Gaza - Israel matou ontem um líder do Hamas, um dos assessores dele e outros cinco palestinos em um ataque aéreo ocorrido horas depois de o presidente dos Estados Unidos, George W. Bush, prometer renovar os esforços para acabar com a violência na região.
Mais de 40 civis palestinos ficaram feridos no bombardeio contra o populoso bairro de Zeitoun, na cidade de Gaza, segundo um hospital local. Esse foi o primeiro ataque do tipo desde o início da guerra no Iraque, há três semanas.
O Hamas, que já matou dezenas de israelenses em ataques suicidas nos 30 meses do levante palestino por um Estado independente, prometeu vingar as mortes de Saad Al Arabeed, comandante das brigadas Izz el Deen Al Qassam, e de seu braço-direito, Ashraf Al Halabi.

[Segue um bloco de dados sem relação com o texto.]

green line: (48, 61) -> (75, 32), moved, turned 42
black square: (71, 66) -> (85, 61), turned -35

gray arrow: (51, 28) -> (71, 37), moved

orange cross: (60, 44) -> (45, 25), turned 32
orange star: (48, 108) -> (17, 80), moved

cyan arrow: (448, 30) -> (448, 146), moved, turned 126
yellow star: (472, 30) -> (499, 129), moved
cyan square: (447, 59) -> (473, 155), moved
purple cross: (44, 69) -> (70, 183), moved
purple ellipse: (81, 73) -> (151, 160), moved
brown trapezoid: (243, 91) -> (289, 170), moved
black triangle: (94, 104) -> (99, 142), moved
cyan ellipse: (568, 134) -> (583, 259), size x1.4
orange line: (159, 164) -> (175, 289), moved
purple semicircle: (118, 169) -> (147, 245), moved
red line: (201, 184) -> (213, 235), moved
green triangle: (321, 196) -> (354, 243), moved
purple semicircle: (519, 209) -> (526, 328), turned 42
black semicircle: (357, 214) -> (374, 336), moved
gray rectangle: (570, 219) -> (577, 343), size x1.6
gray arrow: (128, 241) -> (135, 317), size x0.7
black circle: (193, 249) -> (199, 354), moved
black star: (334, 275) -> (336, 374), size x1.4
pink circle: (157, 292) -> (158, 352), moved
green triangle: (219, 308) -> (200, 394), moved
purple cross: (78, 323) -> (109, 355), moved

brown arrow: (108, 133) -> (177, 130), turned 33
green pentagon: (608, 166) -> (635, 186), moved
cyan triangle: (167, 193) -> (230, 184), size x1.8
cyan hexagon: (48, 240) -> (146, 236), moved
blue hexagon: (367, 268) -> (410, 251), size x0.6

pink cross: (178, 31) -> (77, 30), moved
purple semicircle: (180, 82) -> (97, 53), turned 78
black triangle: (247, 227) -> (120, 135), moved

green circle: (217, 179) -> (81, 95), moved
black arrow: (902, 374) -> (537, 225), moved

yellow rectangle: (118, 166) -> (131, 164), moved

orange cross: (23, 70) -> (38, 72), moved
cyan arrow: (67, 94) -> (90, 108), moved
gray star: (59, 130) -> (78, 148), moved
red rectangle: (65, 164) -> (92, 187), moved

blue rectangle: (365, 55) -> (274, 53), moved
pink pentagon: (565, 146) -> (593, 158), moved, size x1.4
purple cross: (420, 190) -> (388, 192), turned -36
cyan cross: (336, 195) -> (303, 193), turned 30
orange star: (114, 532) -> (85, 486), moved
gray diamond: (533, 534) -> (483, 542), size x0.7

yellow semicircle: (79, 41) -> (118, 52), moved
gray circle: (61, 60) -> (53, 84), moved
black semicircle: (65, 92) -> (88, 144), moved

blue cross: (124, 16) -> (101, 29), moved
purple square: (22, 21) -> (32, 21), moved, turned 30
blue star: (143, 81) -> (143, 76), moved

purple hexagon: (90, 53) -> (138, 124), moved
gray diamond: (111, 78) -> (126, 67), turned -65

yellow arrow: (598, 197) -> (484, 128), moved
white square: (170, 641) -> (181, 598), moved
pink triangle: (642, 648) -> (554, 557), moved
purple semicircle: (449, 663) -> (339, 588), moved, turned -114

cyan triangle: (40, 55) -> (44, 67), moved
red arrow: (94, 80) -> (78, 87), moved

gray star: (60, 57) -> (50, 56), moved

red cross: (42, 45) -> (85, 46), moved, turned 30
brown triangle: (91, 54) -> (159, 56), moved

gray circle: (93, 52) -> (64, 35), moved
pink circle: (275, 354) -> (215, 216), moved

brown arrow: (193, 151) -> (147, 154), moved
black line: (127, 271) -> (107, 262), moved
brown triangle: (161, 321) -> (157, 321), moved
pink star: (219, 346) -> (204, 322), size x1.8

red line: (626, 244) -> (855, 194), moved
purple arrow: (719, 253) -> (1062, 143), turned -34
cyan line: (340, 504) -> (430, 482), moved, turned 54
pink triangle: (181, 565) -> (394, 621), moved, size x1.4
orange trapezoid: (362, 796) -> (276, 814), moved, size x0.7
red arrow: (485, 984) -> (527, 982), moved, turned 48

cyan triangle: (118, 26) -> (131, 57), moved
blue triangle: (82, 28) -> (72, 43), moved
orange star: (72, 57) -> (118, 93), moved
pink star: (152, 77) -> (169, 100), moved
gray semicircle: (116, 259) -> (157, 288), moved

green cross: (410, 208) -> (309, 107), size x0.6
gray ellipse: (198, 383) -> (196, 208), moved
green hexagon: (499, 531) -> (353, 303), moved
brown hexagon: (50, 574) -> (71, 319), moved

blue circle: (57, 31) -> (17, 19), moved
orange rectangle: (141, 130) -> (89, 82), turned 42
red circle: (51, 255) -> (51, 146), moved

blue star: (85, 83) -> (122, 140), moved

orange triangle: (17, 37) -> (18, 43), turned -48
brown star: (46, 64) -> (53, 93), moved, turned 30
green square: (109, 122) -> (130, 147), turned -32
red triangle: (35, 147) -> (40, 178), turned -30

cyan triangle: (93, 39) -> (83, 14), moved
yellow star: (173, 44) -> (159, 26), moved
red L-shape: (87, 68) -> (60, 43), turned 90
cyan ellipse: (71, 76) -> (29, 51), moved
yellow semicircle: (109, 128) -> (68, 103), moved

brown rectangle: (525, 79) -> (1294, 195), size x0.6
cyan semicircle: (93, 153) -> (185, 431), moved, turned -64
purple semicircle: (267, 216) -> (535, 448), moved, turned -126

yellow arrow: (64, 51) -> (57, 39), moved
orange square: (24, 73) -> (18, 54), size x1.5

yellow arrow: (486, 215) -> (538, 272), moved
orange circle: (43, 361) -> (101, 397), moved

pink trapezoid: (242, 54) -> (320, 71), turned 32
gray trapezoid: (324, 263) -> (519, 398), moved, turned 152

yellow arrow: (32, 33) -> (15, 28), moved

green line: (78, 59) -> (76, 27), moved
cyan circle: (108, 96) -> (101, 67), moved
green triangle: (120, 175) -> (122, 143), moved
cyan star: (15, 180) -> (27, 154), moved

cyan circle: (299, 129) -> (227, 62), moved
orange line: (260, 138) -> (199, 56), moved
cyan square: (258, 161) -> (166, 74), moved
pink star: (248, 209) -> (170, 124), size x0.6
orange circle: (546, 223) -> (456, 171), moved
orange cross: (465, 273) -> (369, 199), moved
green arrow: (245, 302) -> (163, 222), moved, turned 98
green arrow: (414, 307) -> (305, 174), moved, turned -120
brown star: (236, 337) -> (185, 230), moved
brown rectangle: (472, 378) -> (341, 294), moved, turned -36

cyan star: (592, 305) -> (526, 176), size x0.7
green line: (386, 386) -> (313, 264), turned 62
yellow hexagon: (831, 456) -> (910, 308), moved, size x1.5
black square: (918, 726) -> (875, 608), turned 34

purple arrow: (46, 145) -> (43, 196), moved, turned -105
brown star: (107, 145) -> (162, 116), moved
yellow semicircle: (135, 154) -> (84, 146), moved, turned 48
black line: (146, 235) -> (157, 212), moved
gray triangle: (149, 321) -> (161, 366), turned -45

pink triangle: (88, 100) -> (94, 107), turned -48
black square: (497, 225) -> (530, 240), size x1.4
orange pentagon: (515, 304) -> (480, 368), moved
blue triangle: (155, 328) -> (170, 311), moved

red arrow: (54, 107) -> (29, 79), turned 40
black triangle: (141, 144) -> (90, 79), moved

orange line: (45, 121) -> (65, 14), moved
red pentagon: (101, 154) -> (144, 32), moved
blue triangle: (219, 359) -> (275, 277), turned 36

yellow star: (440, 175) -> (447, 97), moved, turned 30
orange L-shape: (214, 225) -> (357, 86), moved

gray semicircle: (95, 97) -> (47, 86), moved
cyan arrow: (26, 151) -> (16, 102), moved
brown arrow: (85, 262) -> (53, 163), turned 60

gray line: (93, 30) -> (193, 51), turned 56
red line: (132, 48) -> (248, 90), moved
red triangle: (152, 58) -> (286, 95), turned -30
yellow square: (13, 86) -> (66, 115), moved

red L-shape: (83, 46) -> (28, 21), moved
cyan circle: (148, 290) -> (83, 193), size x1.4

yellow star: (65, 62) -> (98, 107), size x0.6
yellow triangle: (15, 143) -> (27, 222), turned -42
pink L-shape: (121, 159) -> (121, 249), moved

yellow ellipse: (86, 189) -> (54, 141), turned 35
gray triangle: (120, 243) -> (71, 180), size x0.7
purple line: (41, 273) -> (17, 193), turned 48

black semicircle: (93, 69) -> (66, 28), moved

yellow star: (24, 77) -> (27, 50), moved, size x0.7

Os dois estavam em um carro atingido por dois ou três mísseis que, segundo testemunhas, foram disparados por um caça F-16. Um pedestre foi morto pelo míssil que errou o alvo e também feriu outras sete pessoas em Zeitoun, um bairro conhecido como baluarte do Hamas.
Com uma perna ensanguentada, uma mulher tentava acalmar seu filho, enquanto esperava socorro. “Meu Deus, o que eu faço?”, gritava ela, enquanto funcionários de uma padaria vizinha tentavam ajudá-la. Minutos depois o pânico tomou conta do bairro, quando centenas de pessoas aglomeradas no local começaram a correr ao escutar o ruído de helicópteros e de um F-16 de Israel.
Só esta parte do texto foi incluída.